[Saved entries]
· · ·
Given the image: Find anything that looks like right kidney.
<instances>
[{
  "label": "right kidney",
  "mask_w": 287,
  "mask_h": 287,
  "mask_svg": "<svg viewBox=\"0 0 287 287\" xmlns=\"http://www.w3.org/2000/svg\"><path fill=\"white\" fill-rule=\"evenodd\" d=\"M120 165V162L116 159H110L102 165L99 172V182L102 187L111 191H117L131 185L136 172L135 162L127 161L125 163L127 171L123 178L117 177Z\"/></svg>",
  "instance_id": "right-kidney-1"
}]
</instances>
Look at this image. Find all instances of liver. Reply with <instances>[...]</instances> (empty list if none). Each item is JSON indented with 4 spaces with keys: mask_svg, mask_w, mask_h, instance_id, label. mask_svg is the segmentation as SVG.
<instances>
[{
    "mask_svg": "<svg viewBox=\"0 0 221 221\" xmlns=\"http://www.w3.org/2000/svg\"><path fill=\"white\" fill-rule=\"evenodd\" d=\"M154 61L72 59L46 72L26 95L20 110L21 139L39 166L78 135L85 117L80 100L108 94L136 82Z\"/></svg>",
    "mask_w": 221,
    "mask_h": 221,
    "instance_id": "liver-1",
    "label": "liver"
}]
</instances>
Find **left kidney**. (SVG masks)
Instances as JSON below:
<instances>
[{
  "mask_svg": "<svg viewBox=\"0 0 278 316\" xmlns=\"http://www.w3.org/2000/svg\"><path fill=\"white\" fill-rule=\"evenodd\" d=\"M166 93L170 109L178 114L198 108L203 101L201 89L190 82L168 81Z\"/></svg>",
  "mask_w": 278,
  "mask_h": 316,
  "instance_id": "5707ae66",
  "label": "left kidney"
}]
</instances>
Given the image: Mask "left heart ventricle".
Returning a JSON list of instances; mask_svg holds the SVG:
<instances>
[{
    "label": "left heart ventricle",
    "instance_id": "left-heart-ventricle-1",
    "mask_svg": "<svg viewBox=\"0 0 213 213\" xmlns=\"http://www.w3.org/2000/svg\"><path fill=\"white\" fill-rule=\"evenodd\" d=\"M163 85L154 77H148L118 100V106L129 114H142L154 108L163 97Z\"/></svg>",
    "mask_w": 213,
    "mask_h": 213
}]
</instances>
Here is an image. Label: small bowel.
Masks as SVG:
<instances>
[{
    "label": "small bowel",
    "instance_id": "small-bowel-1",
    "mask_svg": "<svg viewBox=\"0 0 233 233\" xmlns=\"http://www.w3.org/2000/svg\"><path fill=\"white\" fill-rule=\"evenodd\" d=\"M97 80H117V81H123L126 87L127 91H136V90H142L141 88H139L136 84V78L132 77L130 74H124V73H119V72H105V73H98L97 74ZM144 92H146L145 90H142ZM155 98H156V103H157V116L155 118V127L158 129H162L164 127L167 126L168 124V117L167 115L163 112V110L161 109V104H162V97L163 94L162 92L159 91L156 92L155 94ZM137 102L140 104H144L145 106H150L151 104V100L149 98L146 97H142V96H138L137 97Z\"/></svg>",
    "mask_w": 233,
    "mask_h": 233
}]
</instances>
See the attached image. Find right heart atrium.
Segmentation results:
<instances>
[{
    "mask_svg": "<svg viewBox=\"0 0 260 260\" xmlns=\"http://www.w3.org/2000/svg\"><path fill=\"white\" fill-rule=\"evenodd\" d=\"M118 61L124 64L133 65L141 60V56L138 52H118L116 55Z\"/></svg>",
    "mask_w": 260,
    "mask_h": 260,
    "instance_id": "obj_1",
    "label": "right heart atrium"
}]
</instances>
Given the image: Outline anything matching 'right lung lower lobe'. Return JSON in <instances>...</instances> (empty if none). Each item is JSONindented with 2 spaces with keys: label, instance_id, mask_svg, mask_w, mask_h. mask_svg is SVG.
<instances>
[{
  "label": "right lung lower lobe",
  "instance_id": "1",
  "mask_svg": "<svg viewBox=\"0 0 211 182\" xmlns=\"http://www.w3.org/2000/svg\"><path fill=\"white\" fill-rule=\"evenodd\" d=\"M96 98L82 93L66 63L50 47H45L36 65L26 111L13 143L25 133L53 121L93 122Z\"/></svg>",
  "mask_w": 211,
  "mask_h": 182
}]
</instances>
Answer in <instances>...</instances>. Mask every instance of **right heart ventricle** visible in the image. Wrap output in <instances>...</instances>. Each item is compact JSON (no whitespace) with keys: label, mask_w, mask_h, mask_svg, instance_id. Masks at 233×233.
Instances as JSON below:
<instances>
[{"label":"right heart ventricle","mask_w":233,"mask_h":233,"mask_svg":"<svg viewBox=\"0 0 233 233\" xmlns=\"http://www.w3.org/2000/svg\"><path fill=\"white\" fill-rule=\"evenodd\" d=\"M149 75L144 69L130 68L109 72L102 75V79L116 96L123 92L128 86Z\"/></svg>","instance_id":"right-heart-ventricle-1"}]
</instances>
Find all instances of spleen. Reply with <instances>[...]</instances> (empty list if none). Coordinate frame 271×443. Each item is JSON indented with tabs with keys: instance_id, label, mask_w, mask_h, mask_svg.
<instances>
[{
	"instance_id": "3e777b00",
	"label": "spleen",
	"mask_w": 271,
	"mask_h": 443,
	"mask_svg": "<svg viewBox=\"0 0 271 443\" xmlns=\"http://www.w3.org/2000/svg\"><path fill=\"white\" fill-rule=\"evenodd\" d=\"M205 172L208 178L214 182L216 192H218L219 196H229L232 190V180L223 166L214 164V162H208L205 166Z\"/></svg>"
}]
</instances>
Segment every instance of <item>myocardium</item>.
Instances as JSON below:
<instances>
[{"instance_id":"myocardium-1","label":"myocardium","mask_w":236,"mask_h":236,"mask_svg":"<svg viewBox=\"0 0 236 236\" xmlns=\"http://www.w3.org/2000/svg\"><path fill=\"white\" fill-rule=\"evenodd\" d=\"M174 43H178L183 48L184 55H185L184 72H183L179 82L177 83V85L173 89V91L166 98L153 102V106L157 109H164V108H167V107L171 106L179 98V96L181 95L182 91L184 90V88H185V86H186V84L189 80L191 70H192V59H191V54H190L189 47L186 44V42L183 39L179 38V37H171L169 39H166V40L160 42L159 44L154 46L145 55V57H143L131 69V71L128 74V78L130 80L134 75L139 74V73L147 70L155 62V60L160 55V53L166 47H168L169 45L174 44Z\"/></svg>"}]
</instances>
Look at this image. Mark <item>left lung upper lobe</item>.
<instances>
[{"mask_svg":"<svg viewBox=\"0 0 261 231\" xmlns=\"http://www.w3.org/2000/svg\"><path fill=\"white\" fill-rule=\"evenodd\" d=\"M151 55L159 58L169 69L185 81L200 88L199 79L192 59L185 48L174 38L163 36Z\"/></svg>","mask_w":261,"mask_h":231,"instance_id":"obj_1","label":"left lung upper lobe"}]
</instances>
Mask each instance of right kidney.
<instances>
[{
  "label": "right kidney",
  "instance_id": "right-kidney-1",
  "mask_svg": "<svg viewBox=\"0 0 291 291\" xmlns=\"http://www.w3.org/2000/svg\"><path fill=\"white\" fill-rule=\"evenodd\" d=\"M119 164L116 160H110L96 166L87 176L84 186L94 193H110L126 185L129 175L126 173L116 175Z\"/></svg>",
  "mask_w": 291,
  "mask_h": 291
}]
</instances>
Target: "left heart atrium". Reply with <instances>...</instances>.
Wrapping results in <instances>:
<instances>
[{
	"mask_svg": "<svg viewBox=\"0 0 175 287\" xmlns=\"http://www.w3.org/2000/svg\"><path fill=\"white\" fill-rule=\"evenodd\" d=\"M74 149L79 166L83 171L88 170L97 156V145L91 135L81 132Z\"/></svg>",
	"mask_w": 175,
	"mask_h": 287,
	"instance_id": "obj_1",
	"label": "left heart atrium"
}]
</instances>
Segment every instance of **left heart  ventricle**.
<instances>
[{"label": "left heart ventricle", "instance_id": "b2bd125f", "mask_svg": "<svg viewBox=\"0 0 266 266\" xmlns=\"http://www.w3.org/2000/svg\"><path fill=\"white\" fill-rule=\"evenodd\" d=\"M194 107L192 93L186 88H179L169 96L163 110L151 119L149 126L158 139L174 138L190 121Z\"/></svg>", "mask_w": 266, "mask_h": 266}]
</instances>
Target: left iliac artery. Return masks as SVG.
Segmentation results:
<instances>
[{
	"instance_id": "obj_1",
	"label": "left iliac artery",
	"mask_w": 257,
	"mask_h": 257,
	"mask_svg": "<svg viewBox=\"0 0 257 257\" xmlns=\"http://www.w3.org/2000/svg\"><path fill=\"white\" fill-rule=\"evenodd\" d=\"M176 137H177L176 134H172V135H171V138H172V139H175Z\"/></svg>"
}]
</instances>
· · ·
How to complete this task
Exactly the lines from the one that holds "Reply with <instances>...</instances>." through the final line of the records above should be written out, and only those.

Solution
Target: "left heart atrium". Reply with <instances>...</instances>.
Wrapping results in <instances>:
<instances>
[{
	"mask_svg": "<svg viewBox=\"0 0 175 287\" xmlns=\"http://www.w3.org/2000/svg\"><path fill=\"white\" fill-rule=\"evenodd\" d=\"M74 149L79 166L83 171L88 170L97 156V145L91 135L81 132Z\"/></svg>",
	"mask_w": 175,
	"mask_h": 287,
	"instance_id": "obj_1",
	"label": "left heart atrium"
}]
</instances>
Segment every instance of **left heart  ventricle**.
<instances>
[{"label": "left heart ventricle", "instance_id": "b2bd125f", "mask_svg": "<svg viewBox=\"0 0 266 266\" xmlns=\"http://www.w3.org/2000/svg\"><path fill=\"white\" fill-rule=\"evenodd\" d=\"M194 107L192 93L186 88H179L169 96L163 110L151 119L149 126L158 139L174 138L190 121Z\"/></svg>", "mask_w": 266, "mask_h": 266}]
</instances>
Target: left iliac artery. Return masks as SVG.
Segmentation results:
<instances>
[{
	"instance_id": "obj_1",
	"label": "left iliac artery",
	"mask_w": 257,
	"mask_h": 257,
	"mask_svg": "<svg viewBox=\"0 0 257 257\" xmlns=\"http://www.w3.org/2000/svg\"><path fill=\"white\" fill-rule=\"evenodd\" d=\"M176 137H177L176 134H172V135H171V138H172V139H175Z\"/></svg>"
}]
</instances>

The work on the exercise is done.